USA 1998 (Living Out Loud) Buch und Regie Richard LaGravenese, 100 Min.

Eine Frau wird von ihrem Mann (Martin Donovan), dem sie ihren Lebensplan opferte, wegen einer Jüngeren verlassen und entschließt sich - viele Runden auf der emotionalen Achterbahn später - erstmal das mit sich Alleinsein zu genießen. Klingt nicht besonders prickelnd oder originell. Und doch ist "Wachgeküßt" ein ganz ausgezeichneter Filmgenuß, weil er eher eine stille, genau gefühlte Stimmung als einen dramatischen Prozeß zeigt.

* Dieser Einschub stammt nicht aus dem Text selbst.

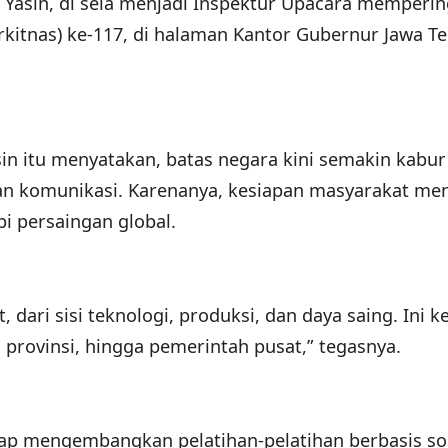
 Yasin, di sela menjadi Inspektur Upacara memperin
rkitnas) ke-117, di halaman Kantor Gubernur Jawa T
sin itu menyatakan, batas negara kini semakin kabu
dan komunikasi. Karenanya, kesiapan masyarakat men
 persaingan global.
 dari sisi teknologi, produksi, dan daya saing. Ini ke
 provinsi, hingga pemerintah pusat,” tegasnya.
iap mengembangkan pelatihan-pelatihan berbasis so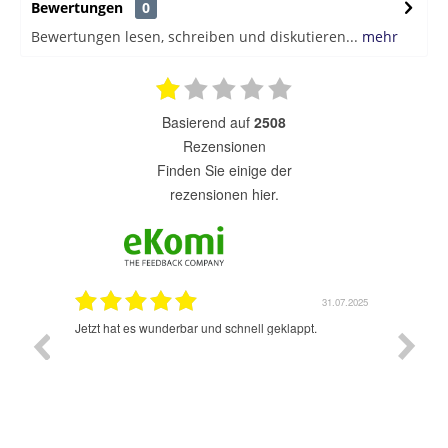
Bewertungen
0
Bewertungen lesen, schreiben und diskutieren...
mehr
basierend auf
2508
Rezensionen
finden Sie einige der
rezensionen hier.
1.07.2025
31.07.2025
rsand!
Jetzt hat es wunderbar und schnell geklappt.
Super A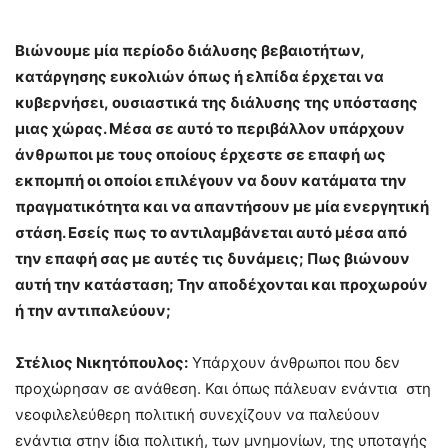
Βιώνουμε μία περίοδο διάλυσης βεβαιοτήτων,
κατάργησης ευκολιών όπως ή ελπίδα έρχεται να
κυβερνήσει, ουσιαστικά της διάλυσης της υπόστασης
μιας χώρας. Μέσα σε αυτό το περιβάλλον υπάρχουν
άνθρωποι με τους οποίους έρχεστε σε επαφή ως
εκπομπή οι οποίοι επιλέγουν να δουν κατάματα την
πραγματικότητα και να απαντήσουν με μία ενεργητική
στάση. Εσείς πως το αντιλαμβάνεται αυτό μέσα από
την επαφή σας με αυτές τις δυνάμεις; Πως βιώνουν
αυτή την κατάσταση; Την αποδέχονται και προχωρούν
ή την αντιπαλεύουν;
Στέλιος Νικητόπουλος:
Υπάρχουν άνθρωποι που δεν
προχώρησαν σε ανάθεση. Και όπως πάλευαν ενάντια στη
νεοφιλελεύθερη πολιτική συνεχίζουν να παλεύουν
ενάντια στην ίδια πολιτική, των μνημονίων, της υποταγής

Als Judith Moore (Holly Hunter) verlassen wird, fällt sie in ein tiefes Loch, springt sogar aus dem Fenster - doch nur in einem der vielen Tagträume, die verhindern, daß die eindrucksvoll gespielte Verzweiflung, die schreckliche Leere auch nur in die Nähe von Melodramatik kommen. Irgendwann kann die verzweifelte Krankenpflegerin in den Vierzigern wieder die Augen öffnen, um andere einsame Menschen zu erkennen. Da wäre der kleine Portier Pat (Danny DeVito), der ihr kaum bis zur Brust reicht, aber schon besser mit Einsamkeit und dem Rest des Lebens zurechtkommt. Folgt nun diese Romanze in Spielfilmlänge? (Wobei jeder Moment seine Zeit wert wäre.) Nein, es folgen Alkohol, Kontakt-Pillen, ein aufregender Tanzabend in einer Frauendisco, rasende Ängste voller Sehnsucht, die Freundschaft mit der Sängerin Liz (Queen Latifah).

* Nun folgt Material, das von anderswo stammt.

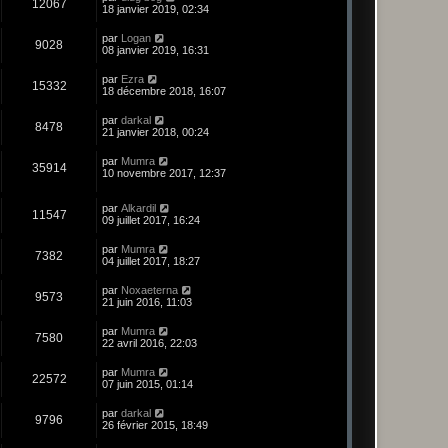
12067
18 janvier 2019, 02:34
par
Logan
9028
08 janvier 2019, 16:31
par
Ezra
15332
18 décembre 2018, 16:07
par
darkal
8478
21 janvier 2018, 00:24
par
Mumra
35914
10 novembre 2017, 12:37
par
Alkardil
11547
09 juillet 2017, 16:24
par
Mumra
7382
04 juillet 2017, 18:27
par
Noxaeterna
9573
21 juin 2016, 11:03
par
Mumra
7580
22 avril 2016, 22:03
par
Mumra
22572
07 juin 2015, 01:14
par
darkal
9796
26 février 2015, 18:49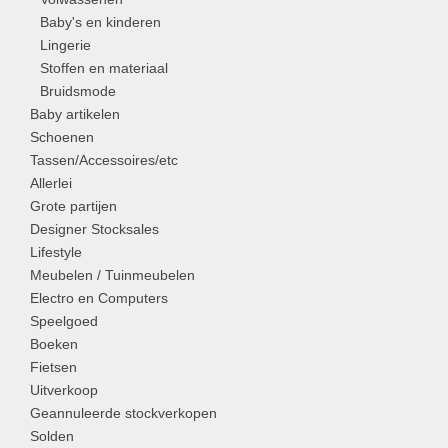
Baby's en kinderen
Lingerie
Stoffen en materiaal
Bruidsmode
Baby artikelen
Schoenen
Tassen/Accessoires/etc
Allerlei
Grote partijen
Designer Stocksales
Lifestyle
Meubelen / Tuinmeubelen
Electro en Computers
Speelgoed
Boeken
Fietsen
Uitverkoop
Geannuleerde stockverkopen
Solden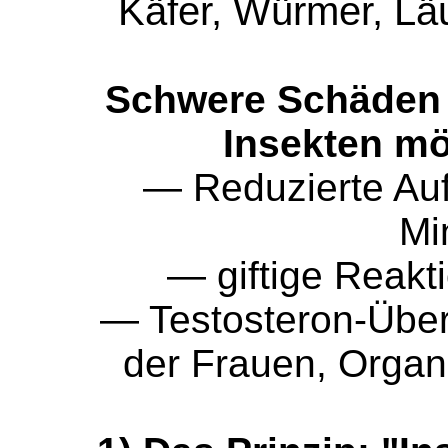
Käfer, Würmer, Lä
Schwere Schäden 
Insekten mö
— Reduzierte Au
Mi
— giftige Reakt
— Testosteron-Übe
der Frauen, Organs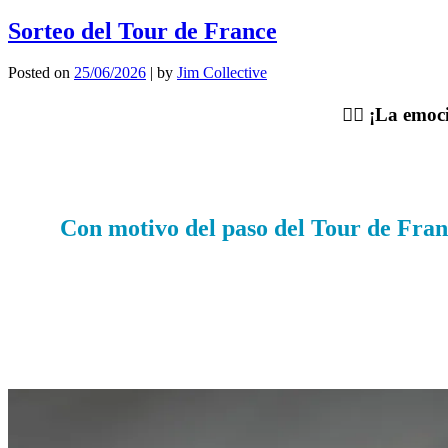
Sorteo del Tour de France
Posted on
25/06/2026
|
by
Jim Collective
🚴‍♂️ ¡La em
Con motivo del paso del
Tour de Fran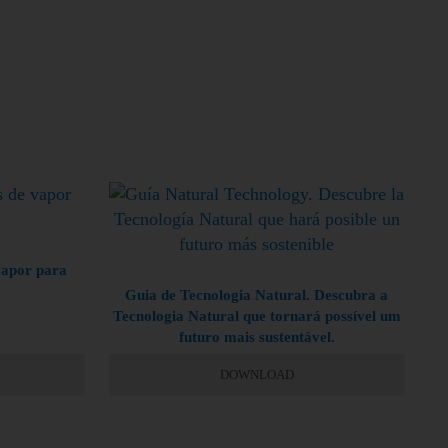
vapor para
Guia de Tecnologia Natural. Descubra a
Tecnologia Natural que tornará possível um
futuro mais sustentável.
DOWNLOAD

Deren schwarzer Club mit seiner intensiven Soul-Atmosphäre färbt auf den Rest der Films ab. (Und irgendwann wird auch Danny DeVito ein Liedchen geben!) Auch ansonsten ist der Film pure Eleganz, beginnend mit dem Song der bemerkenswert spielenden Queen Latifah, der unmerklich in die Gefühlswelt von Judith überblendet. Die Gespräche sind klug und erwachsen. Judiths Selbstexperimente mit ihrem Leben sind ungemein spannend, die Begegnungen packend. Deshalb muß der Film auch nicht unbedingt irgendwo hin, er kann ganz bei seiner Hauptfigur bleiben. Sie, Judith, taucht in der letzten Einstellung ohne die Sicherheit einer Beziehung oder eines dicken Kontos neugierig und glücklich in das Leben der Stadt ein.

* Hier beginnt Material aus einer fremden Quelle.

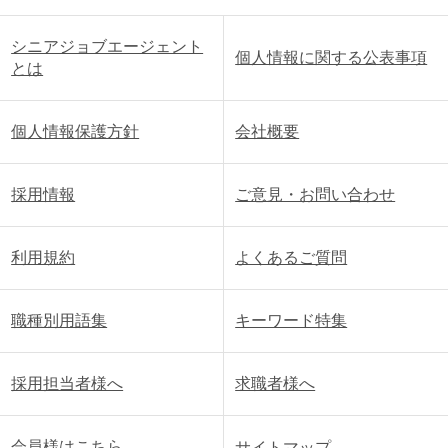
シニアジョブエージェント
個人情報に関する公表事項
とは
個人情報保護方針
会社概要
採用情報
ご意見・お問い合わせ
利用規約
よくあるご質問
職種別用語集
キーワード特集
採用担当者様へ
求職者様へ
会員様はこちら
サイトマップ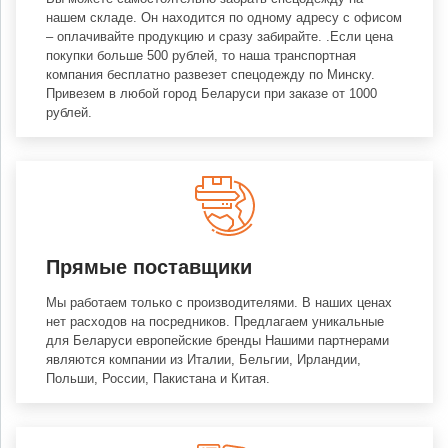
нашем складе. Он находится по одному адресу с офисом
– оплачивайте продукцию и сразу забирайте. .Если цена
покупки больше 500 рублей, то наша транспортная
компания бесплатно развезет спецодежду по Минску.
Привезем в любой город Беларуси при заказе от 1000
рублей.
Прямые поставщики
Мы работаем только с производителями. В наших ценах
нет расходов на посредников. Предлагаем уникальные
для Беларуси европейские бренды Нашими партнерами
являются компании из Италии, Бельгии, Ирландии,
Польши, России, Пакистана и Китая.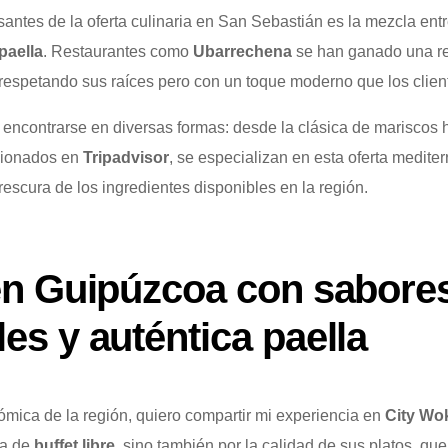
antes de la oferta culinaria en San Sebastián es la mezcla entre
paella
. Restaurantes como
Ubarrechena
se han ganado una re
, respetando sus raíces pero con un toque moderno que los clien
encontrarse en diversas formas: desde la clásica de mariscos h
cionados en
Tripadvisor
, se especializan en esta oferta medit
rescura de los ingredientes disponibles en la región.
 en Guipúzcoa con sabore
les y auténtica paella
ómica de la región, quiero compartir mi experiencia en
City Wo
ta de
buffet libre
, sino también por la calidad de sus platos, qu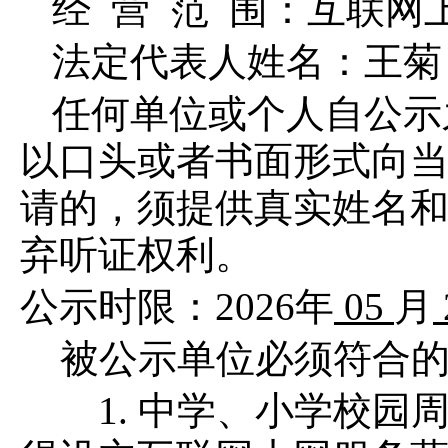
经
营
范
围：互联网
法定代表人姓名：
王菊
任何单位或个人自公示
以口头或者书面形式向
请的，须提供真实姓名
弃听证权利。
公示时限：
20
26
年
05
月
被公示单位必须符合
1. 中学、小学校园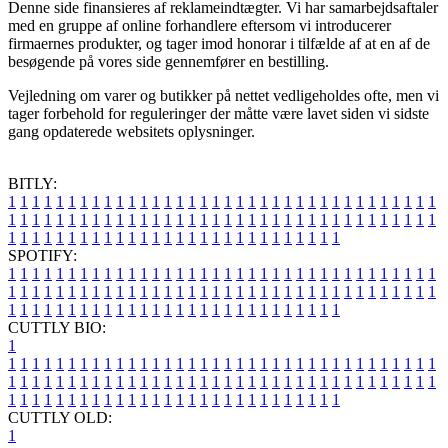
Denne side finansieres af reklameindtægter. Vi har samarbejdsaftaler
med en gruppe af online forhandlere eftersom vi introducerer
firmaernes produkter, og tager imod honorar i tilfælde af at en af de
besøgende på vores side gennemfører en bestilling.
Vejledning om varer og butikker på nettet vedligeholdes ofte, men vi
tager forbehold for reguleringer der måtte være lavet siden vi sidste
gang opdaterede websitets oplysninger.
BITLY:
1
1
1
1
1
1
1
1
1
1
1
1
1
1
1
1
1
1
1
1
1
1
1
1
1
1
1
1
1
1
1
1
1
1
1
1
1
1
1
1
1
1
1
1
1
1
1
1
1
1
1
1
1
1
1
1
1
1
1
1
1
1
1
1
1
1
1
1
1
1
1
1
1
1
1
1
1
1
1
1
1
1
1
1
1
1
1
1
1
1
1
1
1
1
1
1
1
1
1
1
SPOTIFY:
1
1
1
1
1
1
1
1
1
1
1
1
1
1
1
1
1
1
1
1
1
1
1
1
1
1
1
1
1
1
1
1
1
1
1
1
1
1
1
1
1
1
1
1
1
1
1
1
1
1
1
1
1
1
1
1
1
1
1
1
1
1
1
1
1
1
1
1
1
1
1
1
1
1
1
1
1
1
1
1
1
1
1
1
1
1
1
1
1
1
1
1
1
1
1
1
1
1
1
1
CUTTLY BIO:
1
1
1
1
1
1
1
1
1
1
1
1
1
1
1
1
1
1
1
1
1
1
1
1
1
1
1
1
1
1
1
1
1
1
1
1
1
1
1
1
1
1
1
1
1
1
1
1
1
1
1
1
1
1
1
1
1
1
1
1
1
1
1
1
1
1
1
1
1
1
1
1
1
1
1
1
1
1
1
1
1
1
1
1
1
1
1
1
1
1
1
1
1
1
1
1
1
1
1
1
1
CUTTLY OLD:
1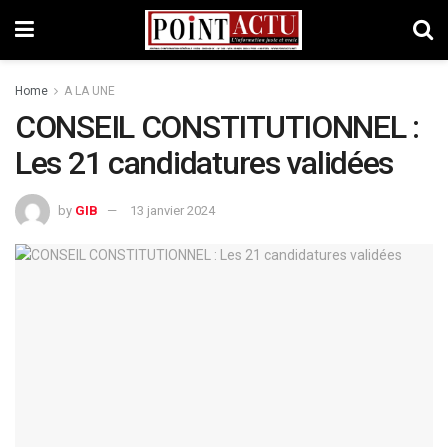
Home
A LA UNE
CONSEIL CONSTITUTIONNEL :
Les 21 candidatures validées
by
GIB
13 janvier 2024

Zu danken ist der gelungene Film selbstverständlich dem Autor und Regisseur (früher sagte man einfach: Autor) Richard LaGravenese, der vor diesem Debüt die Bücher für unter anderem "König der Fischer", "Die Brücken am Fluß" oder "Der Pferdeflüsterer" schrieb. Der in jeder Szene sehenswerte Film kann aber auch auf eine der besten Charakterdarstellerin für solch anspruchsvolle Rollen bauen: Holly Hunter ("Nachrichtenfieber", "Das Piano"). Diesmal kann sie Judith als Frau aus einem nicht so schnieken Gegend eine rauhe und eine sehr empfindsame Seite geben. In jeder Hinsicht ein Kinogenuß!